◆ **Provided records**:
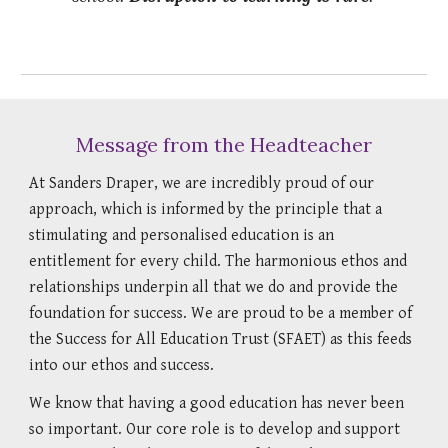
Message from the Headteacher
At Sanders Draper, we are incredibly proud of our
approach, which is informed by the principle that a
stimulating and personalised education is an
entitlement for every child. The harmonious ethos and
relationships underpin all that we do and provide the
foundation for success. We are proud to be a member of
the Success for All Education Trust (SFAET) as this feeds
into our ethos and success.
We know that having a good education has never been
so important. Our core role is to develop and support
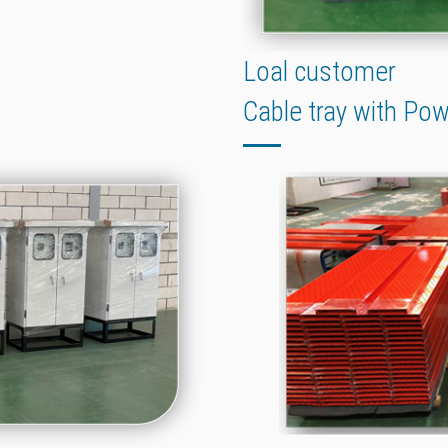
Loal customer
Cable tray with Po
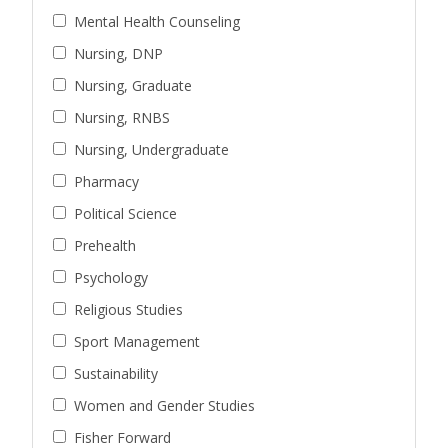
Mental Health Counseling
Nursing, DNP
Nursing, Graduate
Nursing, RNBS
Nursing, Undergraduate
Pharmacy
Political Science
Prehealth
Psychology
Religious Studies
Sport Management
Sustainability
Women and Gender Studies
Fisher Forward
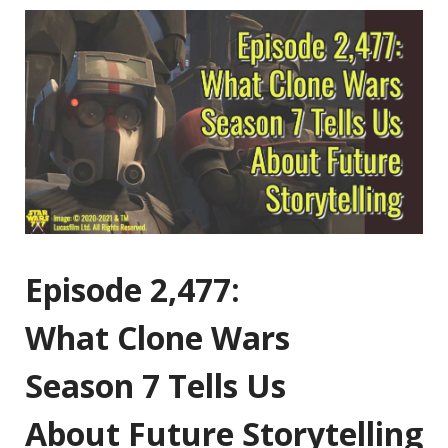
Episode 2,477:
What Clone Wars
Season 7 Tells Us
About Future Storytelling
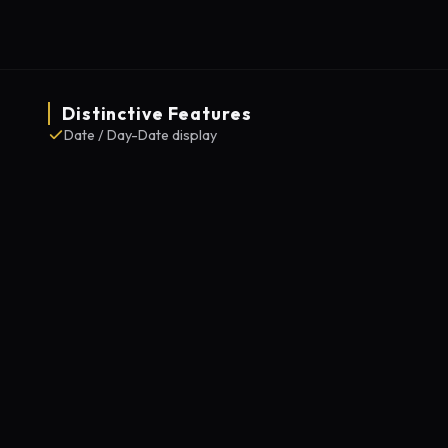
Distinctive Features
Date / Day-Date display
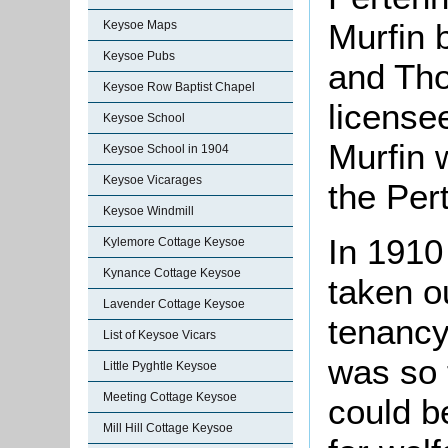
Murfin 
Keysoe Maps
Keysoe Pubs
and Th
Keysoe Row Baptist Chapel
license
Keysoe School
Murfin 
Keysoe School in 1904
Keysoe Vicarages
the Pert
Keysoe Windmill
In 1910
Kylemore Cottage Keysoe
Kynance Cottage Keysoe
taken o
Lavender Cottage Keysoe
tenancy
List of Keysoe Vicars
was so 
Little Pyghtle Keysoe
Meeting Cottage Keysoe
could be
Mill Hill Cottage Keysoe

◆ **Aim of the exercise**: An exact copy of all the entries is required, and it must contain no pictures.

◆ **Response below**:
Message from the Headteacher
At Sanders Draper, we are incredibly proud of our
approach, which is informed by the principle that a
stimulating and personalised education is an
entitlement for every child. The harmonious ethos and
relationships underpin all that we do and provide the
foundation for success. We are proud to be a member of
the Success for All Education Trust (SFAET) as this feeds
into our ethos and success.
We know that having a good education has never been
so important. Our core role is to develop and support
Loal customer
Cable tray with Po
Mental Health Counseling
Nursing, DNP
Nursing, Graduate
Nursing, RNBS
Nursing, Undergraduate
Pharmacy
Political Science
Prehealth
Psychology
Religious Studies
Sport Management
Sustainability
Women and Gender Studies
Fisher Forward
Episode 2,477:
What Clone Wars
Season 7 Tells Us
About Future Storytelling
Distinctive Features
Date / Day-Date display
Murfin 
Keysoe Maps
Keysoe Pubs
and Th
Keysoe Row Baptist Chapel
license
Keysoe School
Murfin 
Keysoe School in 1904
Keysoe Vicarages
the Pert
Keysoe Windmill
In 1910
Kylemore Cottage Keysoe
Kynance Cottage Keysoe
taken o
Lavender Cottage Keysoe
tenancy
List of Keysoe Vicars
was so 
Little Pyghtle Keysoe
Meeting Cottage Keysoe
could be
Mill Hill Cottage Keysoe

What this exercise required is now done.